Income Statement forecast for next three years for Walgreens along with a balance sheet forecast.
explain the Liquidity issues based off of quick ratio, current ratio, operating cash flow/ current liabilities, days in receivable for Account receivable, account payable turnover,working capital and days inventory turnover from walgreens latest financial statement.
Also look at the stage of life of walgreens are they paying dividends, purchasing treasuring, high debt, pay less in advertising or cash flow from operations is greater than net income.
When forecasting the income statement, please look into cost of goods sold, is it increasing due to material prices, sales cost, demand for product, variable or fix cost, gross margins
How does walgreens compare to its competitors
Financial leverage, coverage ratio
Change in earnings
Return on asset
Does the company have any solvency problems is the company profitable
Use you use chart but cite them
and lastly NOOOO professional analyis work can be used this is based off of personal analyis work

II. A description of the industry and how your firm competes within that industry.
(There are industry reports available through Armacost Library. Access described at the end of this document. Other sources can be used as well. Be sure to cite the sources that you use.)

A. Many of the larger companies participate in more than one industry, or have different segments with revenue from each industry. Develop and communicate your accurate understanding of the industry(ies) in which your firm competes.

B. Explain how the industry(ies) provide(s) value to customers.

C. Describe how the company achieves market share within its industry(ies). What is the firm’s strategy to beat the competition to supply value to customers/clients? How has this strategy paid off in terms of firm revenue relative to the revenue of competitors? How does the growth/decline of your firm’s revenue compare to that of competitors?

D. Are there disruptive shifts affecting the industry, such that future value creation for customers will have to be different from past value creation? Which changes are inevitable? Which changes are likely? How will the terms of competition be disrupted?

III. Analyze the Financial Statements and notes for clues about why your firm performed as it did in the past.

A. Reconfigure the comparative balance sheets and income statements into operating and non-operating (financing) sections. Provide an explanation for the categorization of any items that are not obvious. [For instance, sales and cost of goods sold are obviously operating; “Other” or “Investments” could require a decision on your part. I need to be able to see your thinking whenever your judgment has come into play.]

B. Assess profitability. What do the financial statements tell you about how the firm has achieved its gross margin? It’s profit margin? Have there been recent changes in profit margin? Why? Or why not?

C. Use the balance sheet in conjunction with the income statement (and of course, footnotes) to help you understand any changes in costs. Have there been shifts in the mix of fixed and variable costs? Can you see changes in the market cost of inputs over time? Did your firm just absorb these changes in costs, or did it do something to minimize the impact of higher costs or take advantage of lower costs?

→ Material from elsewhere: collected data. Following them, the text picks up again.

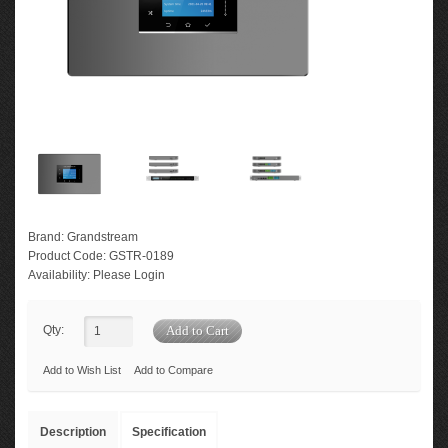
Brand:
Grandstream
Product Code:
GSTR-0189
Availability:
Please Login
Qty:
Add to Wish List
Add to Compare
Description
Specification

D. Use the balance sheet and the statement of cash flows to understand how your firm has maintained or reconfigured its investments on long-term productive assets to adjust to changing factors of competition. Further, are there sources of value that your firm has developed through past expenditures that do not appear on the balance sheet? Will these sources of value require ongoing expenditures?

E. Evaluate the financing of the firm. In particular, evaluate return on equity using return on operating assets adjusted for leverage times spread. Does the firm have financial assets, and are these being used efficiently? Does the firm’s use of debt financing benefit equity providers? Is this benefit sustainable?

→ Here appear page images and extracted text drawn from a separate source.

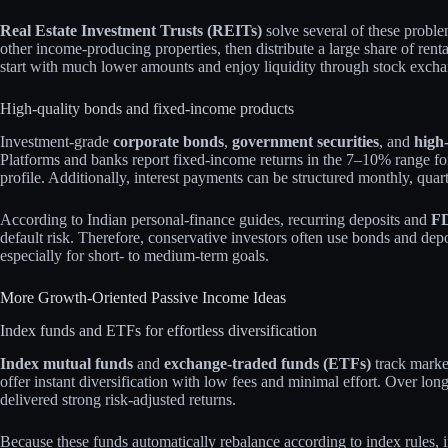
Real Estate Investment Trusts (REITs)
solve several of these probl
other income‑producing properties, then distribute a large share of ren
start with much lower amounts and enjoy liquidity through stock excha
High‑quality bonds and fixed‑income products
Investment‑grade
corporate bonds
,
government securities
, and
high
Platforms and banks report fixed‑income returns in the 7–10% range fo
profile. Additionally, interest payments can be structured monthly, quart
According to Indian personal‑finance guides, recurring deposits and
FD
default risk. Therefore, conservative investors often use bonds and depo
especially for short‑ to medium‑term goals.
More Growth‑Oriented Passive Income Ideas
Index funds and ETFs for effortless diversification
Index mutual funds
and
exchange‑traded funds (ETFs)
track marke
offer instant diversification with low fees and minimal effort. Over lon
delivered strong risk‑adjusted returns.
Because these funds automatically rebalance according to index rules, i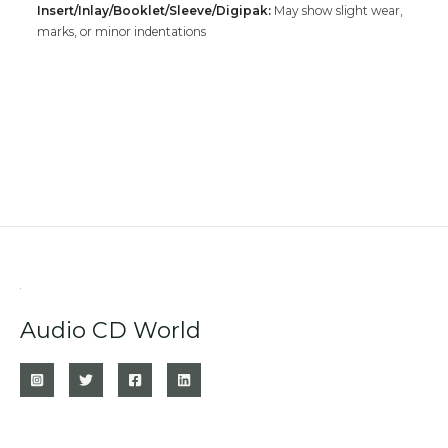
Insert/Inlay/Booklet/Sleeve/Digipak:
May show slight wear,
marks, or minor indentations
Audio CD World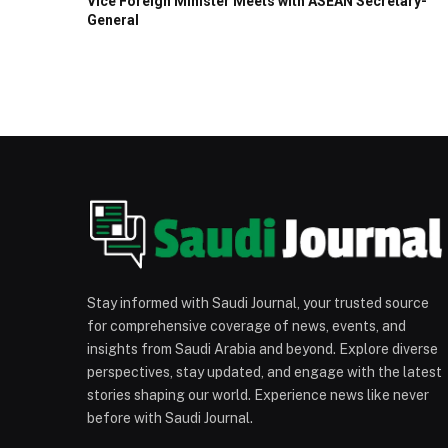
Vice Foreign Minister Meets with ASEAN Secretary-
General
Stay informed with Saudi Journal, your trusted source
for comprehensive coverage of news, events, and
insights from Saudi Arabia and beyond. Explore diverse
perspectives, stay updated, and engage with the latest
stories shaping our world. Experience news like never
before with Saudi Journal.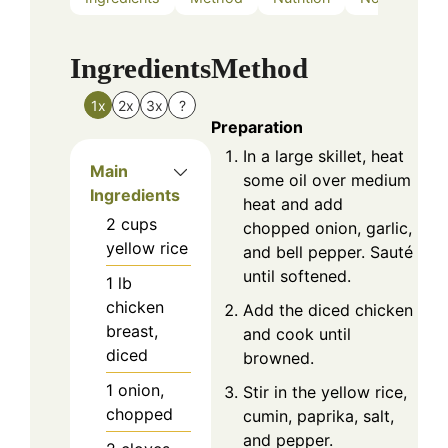
Ingredients
Method
1x
2x
3x
?
Preparation
In a large skillet, heat
Main
some oil over medium
Ingredients
heat and add
2
cups
chopped onion, garlic,
yellow rice
and bell pepper. Sauté
until softened.
1
lb
chicken
Add the diced chicken
breast,
and cook until
diced
browned.
1
onion,
Stir in the yellow rice,
chopped
cumin, paprika, salt,
and pepper.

F. You will use your risk assessments later to adjust discount rates that you apply to forecasted earnings and cash flows. At this point, use financial statements and footnotes (Off-Balance Sheet Obligations) to assess risk. Does debt financing create an unsustainable level of solvency risk? Is liquidity a problem? Include scheduled cash payments that are only disclosed in the footnotes when you assess liquidity.

IV. Forecasting the income statement and the balance sheet

A. Develop specific sales forecasts for the next three fiscal years (2018, 2019, 2020), and a continuing (horizon) forecast for years 2021 and on. You should use industry and analyst reports in conjunction with your own insights. Cite your sources and explain the thought process you used to arrive at the forecast you will use.

B. Forecast operating income (expenses associated with your revenue forecasts). Use your discretion concerning the amount of detail that is useful and estimable. Clearly indicate your judgments regarding persistent and transitory income items. (Some expenses cannot be forecast until you have forecast net operating assets—e.g., depreciation.)

C. Forecast future net operating assets (operating assets less operating liabilities) necessary to support the sales forecasts. Use a level of details that allows you to include as much reliable information as is available to you, and stops short of just making stuff up. Use historic turnover ratios (Sales/_______) where you have reason to believe the ratio will continue at current levels, and adjust future turnover where you believe future assets levels needed to support sales will change. Remember to consider sources of value that do not appear on the firm’s balance sheet.

D. Forecast free cash flow, cash flow from operations less net cash used to invest in operating assets.

E. Forecast the financing of the firm. What will the firm do with free cash flow, or cover cash flow deficits? You will need to decide on future debt levels. Can or should the firm maintain its current financial leverage? What will be the future cash dividend/common share repurchase policy?